## PROBLEM STATEMENT
Give the count of lines in the data that include the string "können", with no added remarks.

= = = =

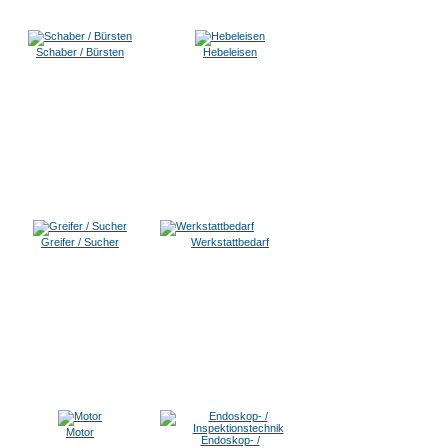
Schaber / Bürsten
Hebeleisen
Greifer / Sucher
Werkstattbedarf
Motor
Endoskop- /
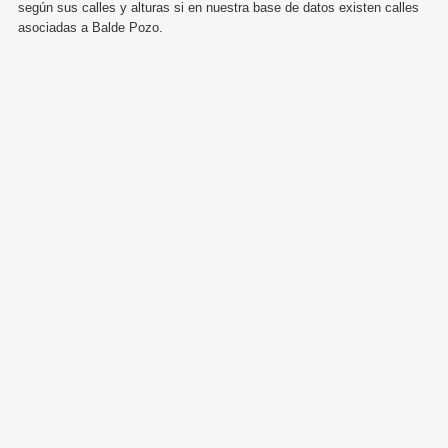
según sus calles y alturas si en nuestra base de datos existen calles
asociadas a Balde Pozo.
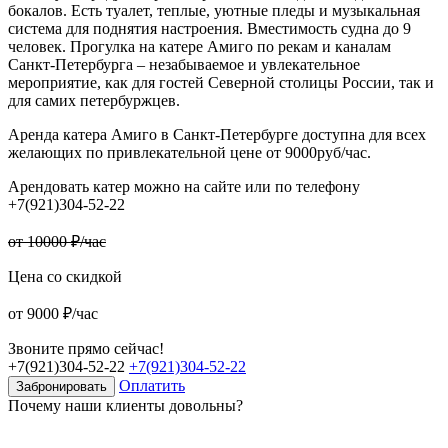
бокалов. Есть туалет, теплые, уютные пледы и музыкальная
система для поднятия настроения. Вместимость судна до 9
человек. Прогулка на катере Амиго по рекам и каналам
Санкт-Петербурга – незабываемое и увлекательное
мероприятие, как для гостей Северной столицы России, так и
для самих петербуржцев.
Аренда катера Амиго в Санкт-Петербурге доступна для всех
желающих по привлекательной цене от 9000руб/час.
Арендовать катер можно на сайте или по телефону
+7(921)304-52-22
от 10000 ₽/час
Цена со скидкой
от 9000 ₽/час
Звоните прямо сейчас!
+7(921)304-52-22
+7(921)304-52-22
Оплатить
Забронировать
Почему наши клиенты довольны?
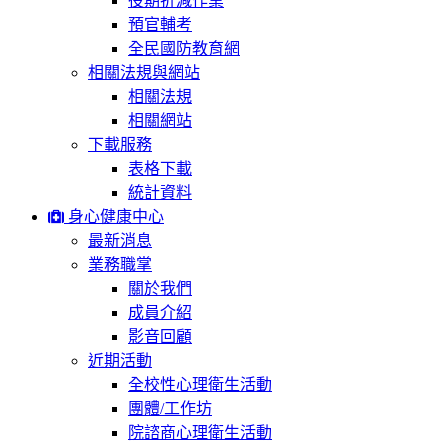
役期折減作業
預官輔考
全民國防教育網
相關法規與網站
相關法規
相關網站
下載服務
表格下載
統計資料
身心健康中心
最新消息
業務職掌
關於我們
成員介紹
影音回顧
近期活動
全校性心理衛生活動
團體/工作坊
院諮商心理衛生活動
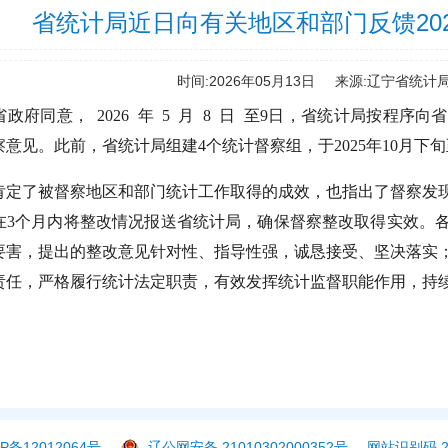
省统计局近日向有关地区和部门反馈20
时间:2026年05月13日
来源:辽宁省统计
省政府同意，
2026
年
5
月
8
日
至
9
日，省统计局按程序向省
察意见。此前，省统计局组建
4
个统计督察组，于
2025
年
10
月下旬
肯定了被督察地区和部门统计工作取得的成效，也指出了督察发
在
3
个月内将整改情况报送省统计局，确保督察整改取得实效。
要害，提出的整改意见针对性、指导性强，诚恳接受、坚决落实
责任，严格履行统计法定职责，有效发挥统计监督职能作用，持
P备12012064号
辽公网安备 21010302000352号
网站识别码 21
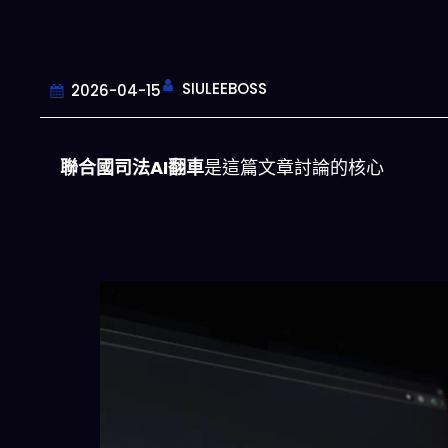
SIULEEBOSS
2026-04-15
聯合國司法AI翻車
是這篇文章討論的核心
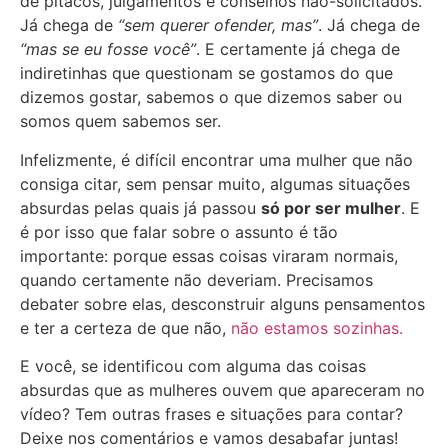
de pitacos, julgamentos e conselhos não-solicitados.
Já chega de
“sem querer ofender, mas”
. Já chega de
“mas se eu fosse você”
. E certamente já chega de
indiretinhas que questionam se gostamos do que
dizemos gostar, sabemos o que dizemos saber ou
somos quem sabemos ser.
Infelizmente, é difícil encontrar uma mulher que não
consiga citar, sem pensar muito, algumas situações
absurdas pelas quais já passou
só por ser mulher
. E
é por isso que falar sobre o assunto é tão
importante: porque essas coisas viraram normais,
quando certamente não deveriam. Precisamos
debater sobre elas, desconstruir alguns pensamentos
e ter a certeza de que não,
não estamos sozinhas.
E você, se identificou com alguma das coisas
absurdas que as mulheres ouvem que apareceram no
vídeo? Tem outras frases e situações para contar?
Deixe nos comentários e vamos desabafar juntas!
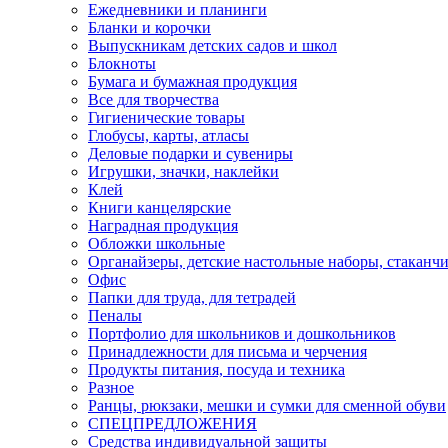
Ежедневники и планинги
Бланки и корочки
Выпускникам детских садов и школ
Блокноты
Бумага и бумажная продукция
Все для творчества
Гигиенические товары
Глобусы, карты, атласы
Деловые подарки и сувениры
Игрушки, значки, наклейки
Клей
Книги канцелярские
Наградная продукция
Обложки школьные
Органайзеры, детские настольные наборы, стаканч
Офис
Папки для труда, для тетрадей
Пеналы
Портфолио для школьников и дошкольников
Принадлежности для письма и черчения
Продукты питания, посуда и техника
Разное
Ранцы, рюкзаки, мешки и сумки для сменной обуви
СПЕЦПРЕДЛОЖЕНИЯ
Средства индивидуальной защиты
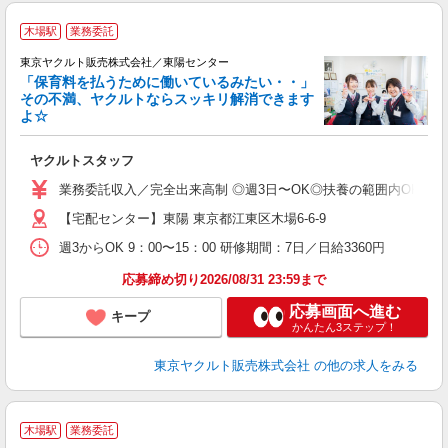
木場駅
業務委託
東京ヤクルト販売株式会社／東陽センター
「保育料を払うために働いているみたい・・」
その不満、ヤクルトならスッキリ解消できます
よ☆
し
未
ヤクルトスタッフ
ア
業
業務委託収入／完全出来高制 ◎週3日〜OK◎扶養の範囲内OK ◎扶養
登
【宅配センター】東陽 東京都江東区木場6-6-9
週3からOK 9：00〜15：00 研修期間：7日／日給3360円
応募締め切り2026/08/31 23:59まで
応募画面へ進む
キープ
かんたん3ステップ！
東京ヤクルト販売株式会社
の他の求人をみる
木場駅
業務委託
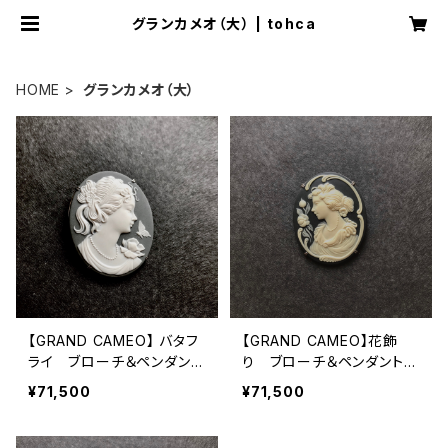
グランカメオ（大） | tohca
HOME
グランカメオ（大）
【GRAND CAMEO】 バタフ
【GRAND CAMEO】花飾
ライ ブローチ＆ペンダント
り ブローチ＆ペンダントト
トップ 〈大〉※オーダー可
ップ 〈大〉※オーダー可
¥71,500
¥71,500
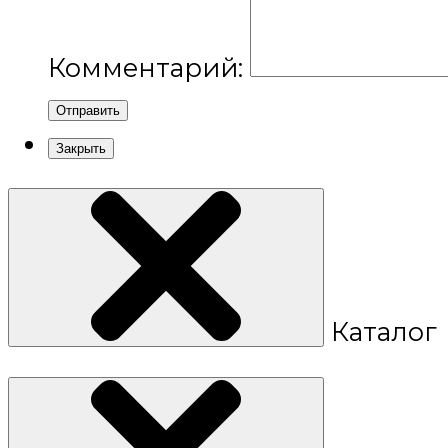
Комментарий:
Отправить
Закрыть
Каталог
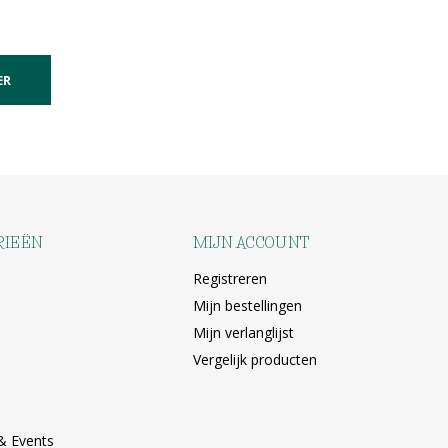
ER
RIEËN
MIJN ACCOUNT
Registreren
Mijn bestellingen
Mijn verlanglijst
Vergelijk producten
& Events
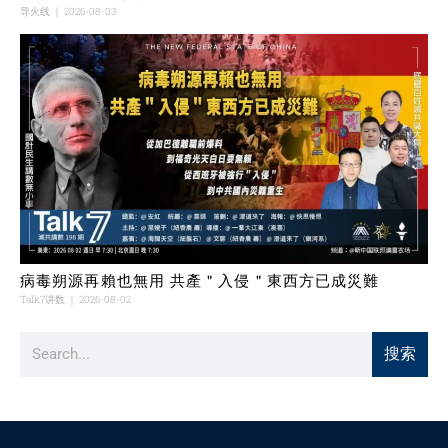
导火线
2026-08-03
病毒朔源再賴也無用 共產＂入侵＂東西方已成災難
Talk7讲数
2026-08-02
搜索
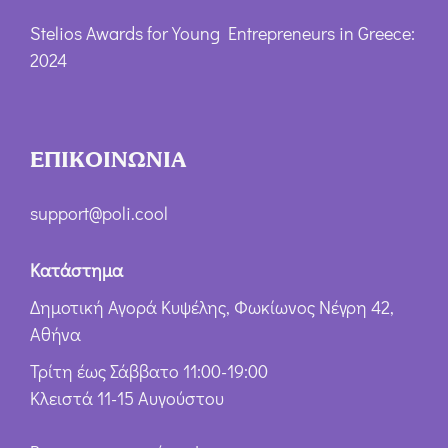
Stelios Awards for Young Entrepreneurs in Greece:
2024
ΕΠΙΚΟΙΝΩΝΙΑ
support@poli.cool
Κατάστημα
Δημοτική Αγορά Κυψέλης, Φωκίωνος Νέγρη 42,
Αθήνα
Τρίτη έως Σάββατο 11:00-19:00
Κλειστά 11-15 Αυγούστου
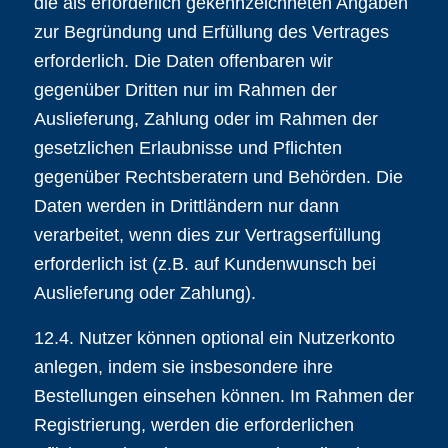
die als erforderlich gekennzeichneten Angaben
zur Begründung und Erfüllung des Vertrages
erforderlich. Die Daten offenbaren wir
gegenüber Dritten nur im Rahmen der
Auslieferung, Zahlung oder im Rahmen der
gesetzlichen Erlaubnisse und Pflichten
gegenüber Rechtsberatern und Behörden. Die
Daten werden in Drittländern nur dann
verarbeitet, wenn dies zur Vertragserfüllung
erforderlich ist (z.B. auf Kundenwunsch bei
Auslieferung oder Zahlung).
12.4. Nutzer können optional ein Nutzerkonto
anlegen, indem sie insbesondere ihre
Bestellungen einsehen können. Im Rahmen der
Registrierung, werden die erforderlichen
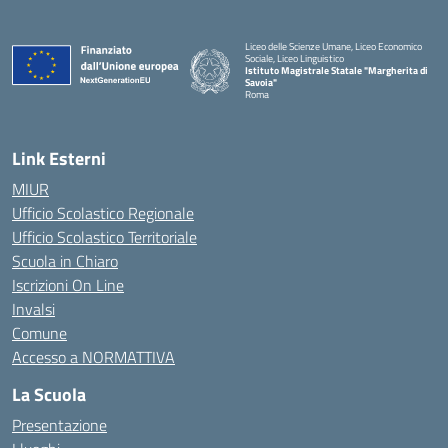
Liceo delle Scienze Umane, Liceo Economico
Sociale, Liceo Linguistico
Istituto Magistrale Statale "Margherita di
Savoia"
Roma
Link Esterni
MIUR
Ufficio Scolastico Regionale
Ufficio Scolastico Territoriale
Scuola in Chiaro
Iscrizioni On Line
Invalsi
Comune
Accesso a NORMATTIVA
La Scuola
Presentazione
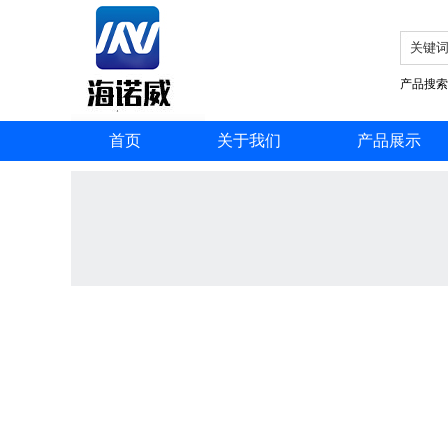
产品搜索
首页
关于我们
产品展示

= = = =

## ANSWER TO THIS PROBLEM
2